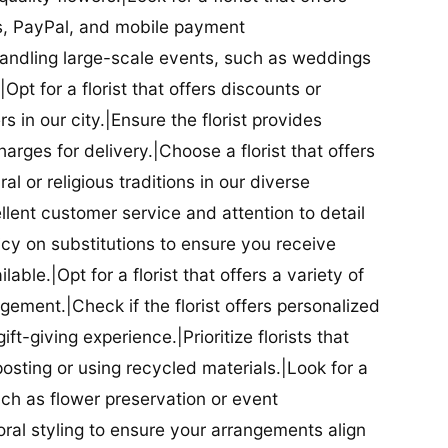
ds, PayPal, and mobile payment
 handling large-scale events, such as weddings
Opt for a florist that offers discounts or
 in our city.|Ensure the florist provides
arges for delivery.|Choose a florist that offers
al or religious traditions in our diverse
cellent customer service and attention to detail
licy on substitutions to ensure you receive
able.|Opt for a florist that offers a variety of
ment.|Check if the florist offers personalized
t-giving experience.|Prioritize florists that
posting or using recycled materials.|Look for a
uch as flower preservation or event
floral styling to ensure your arrangements align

□ □ □

• _Your assignment_
Output the listing above exactly, but leave its pictures behind.

• _Answer area_
ds, PayPal, and mobile payment
 handling large-scale events, such as weddings
Opt for a florist that offers discounts or
 in our city.|Ensure the florist provides
arges for delivery.|Choose a florist that offers
al or religious traditions in our diverse
cellent customer service and attention to detail
licy on substitutions to ensure you receive
able.|Opt for a florist that offers a variety of
ment.|Check if the florist offers personalized
t-giving experience.|Prioritize florists that
posting or using recycled materials.|Look for a
uch as flower preservation or event
floral styling to ensure your arrangements align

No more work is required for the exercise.